# 01 Stable Diffusion v1.5 model exploration

In [13]:
from diffusers import StableDiffusionPipeline
import torch
from matplotlib import pyplot as plt
import cv2
import numpy as np
import torchinfo
import torchview

In [2]:
model_id = "sd-legacy/stable-diffusion-v1-5"
pipe = StableDiffusionPipeline.from_pretrained(model_id, torch_dtype=torch.float16)
pipe = pipe.to("mps")

Loading pipeline components...:   0%|          | 0/7 [00:00<?, ?it/s]

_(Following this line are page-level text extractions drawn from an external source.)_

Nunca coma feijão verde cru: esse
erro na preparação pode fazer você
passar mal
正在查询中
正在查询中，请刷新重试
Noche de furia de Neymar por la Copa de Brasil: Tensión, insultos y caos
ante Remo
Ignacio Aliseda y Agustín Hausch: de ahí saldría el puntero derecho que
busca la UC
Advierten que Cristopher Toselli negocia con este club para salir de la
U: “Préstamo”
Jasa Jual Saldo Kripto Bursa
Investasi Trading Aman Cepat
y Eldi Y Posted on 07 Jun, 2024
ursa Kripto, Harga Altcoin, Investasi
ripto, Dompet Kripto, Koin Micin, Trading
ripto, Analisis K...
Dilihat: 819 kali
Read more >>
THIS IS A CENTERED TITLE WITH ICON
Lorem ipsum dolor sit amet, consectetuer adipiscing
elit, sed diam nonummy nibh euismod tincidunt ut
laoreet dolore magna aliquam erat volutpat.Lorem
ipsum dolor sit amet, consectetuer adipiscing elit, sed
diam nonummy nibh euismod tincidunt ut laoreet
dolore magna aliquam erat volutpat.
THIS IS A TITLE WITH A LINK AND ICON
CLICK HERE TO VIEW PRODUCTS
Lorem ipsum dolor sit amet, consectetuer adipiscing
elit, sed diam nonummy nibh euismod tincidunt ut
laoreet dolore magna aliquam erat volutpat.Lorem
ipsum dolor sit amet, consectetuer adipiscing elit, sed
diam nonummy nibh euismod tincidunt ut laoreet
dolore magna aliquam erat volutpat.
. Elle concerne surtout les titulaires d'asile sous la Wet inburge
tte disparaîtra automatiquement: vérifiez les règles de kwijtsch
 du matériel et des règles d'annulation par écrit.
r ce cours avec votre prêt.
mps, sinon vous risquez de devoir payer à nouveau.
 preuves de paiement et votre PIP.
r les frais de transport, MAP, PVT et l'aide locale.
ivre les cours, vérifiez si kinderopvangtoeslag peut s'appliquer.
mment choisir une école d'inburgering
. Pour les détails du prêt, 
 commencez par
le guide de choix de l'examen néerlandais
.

`torch_dtype` is deprecated! Use `dtype` instead!


In [None]:
prompt = "a photo of an astronaut riding a horse on mars"
image_pil = pipe(prompt).images[0]

In [None]:
plt.imshow(image_pil)
plt.axis('off')
plt.show()

## Exploring the infrastructure

In [12]:
torchinfo.summary(pipe.unet, depth=5)

Layer (type:depth-idx)                                            Param #
UNet2DConditionModel                                              --
├─Conv2d: 1-1                                                     11,840
├─Timesteps: 1-2                                                  --
├─TimestepEmbedding: 1-3                                          --
│    └─Linear: 2-1                                                410,880
│    └─SiLU: 2-2                                                  --
│    └─Linear: 2-3                                                1,639,680
├─ModuleList: 1-4                                                 --
│    └─CrossAttnDownBlock2D: 2-4                                  --
│    │    └─ModuleList: 3-1                                       --
│    │    │    └─Transformer2DModel: 4-1                          --
│    │    │    │    └─GroupNorm: 5-1                              640
│    │    │    │    └─Conv2d: 5-2                                 102,720
│    │ 

Down blocks have cross-attention layers as well

In [20]:
import torch
from torchview import draw_graph

# 1. Get the correct configuration
batch_size = 1
height = pipe.unet.config.sample_size
width = pipe.unet.config.sample_size
latents_shape = (batch_size, pipe.unet.config.in_channels, height, width)
prompt_shape = (batch_size, 77, pipe.unet.config.cross_attention_dim)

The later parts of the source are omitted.